What Could Success Look Like in the Future?
It’s pretty certain that we’re not going to try to reimplement another home-grown Selenium solution.
It’s also pretty certain that we need some type of solution or delivery will slow to a crawl as we try to manually test everything. As soon as we expand our browser support beyond Chrome, we’re in for a world of hurt.
We’ve looked at Cypress.io. They claim to have solved the flakiness by not using Selenium and running off of JS directly in the browser. This should solve most (all) intermittent wait issues on page transitions. That separation from Selenium is what the browser test community needed. However, we’d need a huge team buy-in and commitment in order to use Cypress for regression testing. If we went this way, we could also solve some of the other problems by having dynamic workers to parallelize tests and achieve CI limited timing goals; and a third party logging and log parsing solution for persistence and a query language frontend. We’d lean heavily on our UI engineers to write tests.

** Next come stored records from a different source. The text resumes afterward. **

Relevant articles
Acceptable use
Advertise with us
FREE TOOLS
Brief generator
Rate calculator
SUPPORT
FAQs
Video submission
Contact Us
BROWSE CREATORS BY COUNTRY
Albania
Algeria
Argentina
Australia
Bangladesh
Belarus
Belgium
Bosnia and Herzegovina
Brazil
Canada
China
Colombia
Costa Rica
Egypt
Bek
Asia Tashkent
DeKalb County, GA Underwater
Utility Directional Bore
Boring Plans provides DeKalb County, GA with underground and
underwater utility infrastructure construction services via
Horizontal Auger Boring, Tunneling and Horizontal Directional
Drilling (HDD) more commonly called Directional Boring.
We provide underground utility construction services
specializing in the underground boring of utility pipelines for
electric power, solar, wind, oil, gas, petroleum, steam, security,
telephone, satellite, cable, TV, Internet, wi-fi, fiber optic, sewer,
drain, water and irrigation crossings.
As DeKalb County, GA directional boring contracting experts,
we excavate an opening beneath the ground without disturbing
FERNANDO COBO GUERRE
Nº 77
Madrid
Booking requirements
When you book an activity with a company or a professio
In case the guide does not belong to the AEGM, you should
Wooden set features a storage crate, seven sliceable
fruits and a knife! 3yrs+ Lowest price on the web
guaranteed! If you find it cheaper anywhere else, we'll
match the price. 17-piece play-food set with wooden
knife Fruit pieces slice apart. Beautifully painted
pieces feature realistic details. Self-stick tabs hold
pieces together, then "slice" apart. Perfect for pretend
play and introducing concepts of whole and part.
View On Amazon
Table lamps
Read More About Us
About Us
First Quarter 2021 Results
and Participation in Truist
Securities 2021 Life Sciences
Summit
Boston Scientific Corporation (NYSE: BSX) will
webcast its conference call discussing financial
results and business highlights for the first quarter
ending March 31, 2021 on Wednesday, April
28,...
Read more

We’re also looking at other software providers — those that provide stability and maintainability. Those that help us figure out what our coverage should be. We want to be able to write tests easily, with little code knowledge required. We want a tool that would take a lot of the workload off our team, but at the same time provide value without the maintenance headache.
What comes next? I hope to have a sequel soon. Automation: A Success Story.